Twist-2 relations for the twist-3 tensor-polarized distribution function $f_{LT}$ of a spin-1 hadron by the operator-product-expansion method

TL;DR

This paper derives relations between twist-2 and twist-3 tensor-polarized distribution functions in spin-1 hadrons using the operator product expansion, aiding understanding of upcoming experiments at JLab.

Contribution

It provides a new derivation of the twist-2 relation and BC sum rule for $f_{LT}$ using local OPE, confirming previous nonlocal operator results.

Findings

Derived WW-like relation for $f_{LT}$ using local OPE.

Established BC-like sum rule for $f_{LT}$ with local OPE.

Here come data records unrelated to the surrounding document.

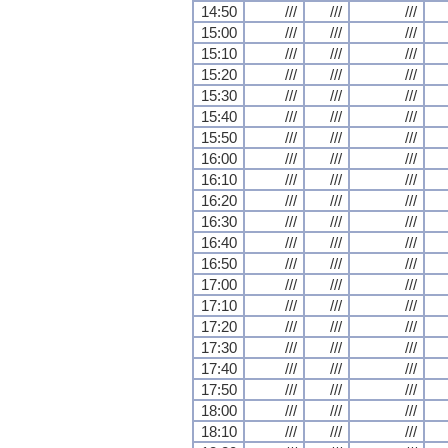
14:50
///
///
///
15:00
///
///
///
15:10
///
///
///
15:20
///
///
///
15:30
///
///
///
15:40
///
///
///
15:50
///
///
///
16:00
///
///
///
16:10
///
///
///
16:20
///
///
///
16:30
///
///
///
16:40
///
///
///
16:50
///
///
///
17:00
///
///
///
17:10
///
///
///
17:20
///
///
///
17:30
///
///
///
17:40
///
///
///
17:50
///
///
///
18:00
///
///
///
18:10
///
///
///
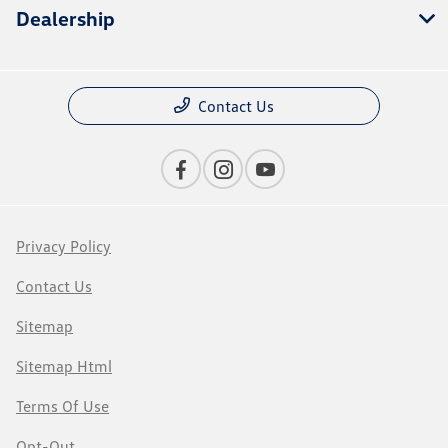
Dealership
Contact Us
Privacy Policy
Contact Us
Sitemap
Sitemap Html
Terms Of Use
Opt-Out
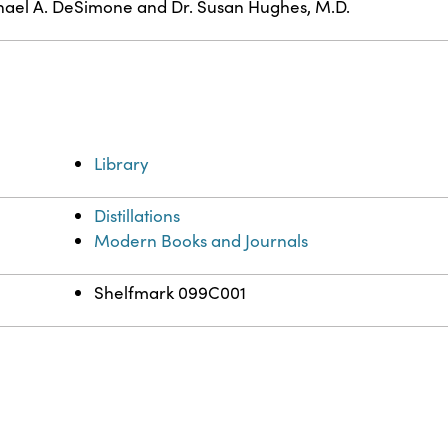
ael A. DeSimone and Dr. Susan Hughes, M.D.
Library
Distillations
Modern Books and Journals
Shelfmark 099C001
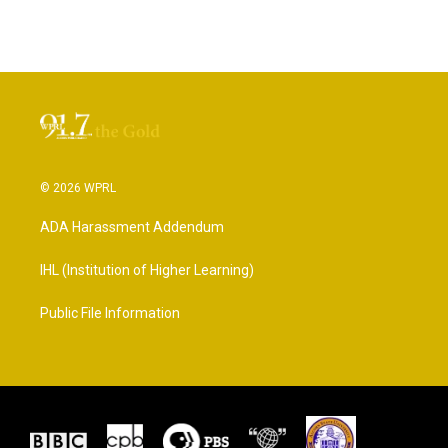
© 2026 WPRL
ADA Harassment Addendum
IHL (Institution of Higher Learning)
Public File Information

Supports experimental efforts at JLab to measure tensor-polarized PDFs.

Abstract

In a spin-1 hadron, tensor-polarized parton distribution functions (PDFs) exist. The twist-2 function is $f_{1LL}$ and a twist-3 one is $f_{LT}$. Because an experiment is under preparation at the Thomas Jefferson National Accelerator Facility (JLab) to measure the cross section of electron-deuteron deep inelastic scattering with the tensor-polarized deuteron target, these PDFs need to be understood theoretically. Especially, measurements will be done in a relatively low-$Q^2$ region at JLab, so that twist-3 contributions could become sizable in the cross section. In a previous work, a twist-2 relation was derived for $f_{LT}$ in terms of $f_{1LL}$ by using a nonlocal operator, and it corresponds to the Wandzura-Wilczek (WW) relation between $g_1$ and $g_2$. In addition, another relation similar to the Burkhardt-Cottingham (BC) sum rule was obtained. It is known that a formal way to derive the WW relation and the BC sum rule is to use the operator product expansion (OPE) with local operators. In this work, the WW-like relation and the BC-like sum rule for $f_{LT}$ are derived by using the local OPE method as a reliable independent way to establish these relations.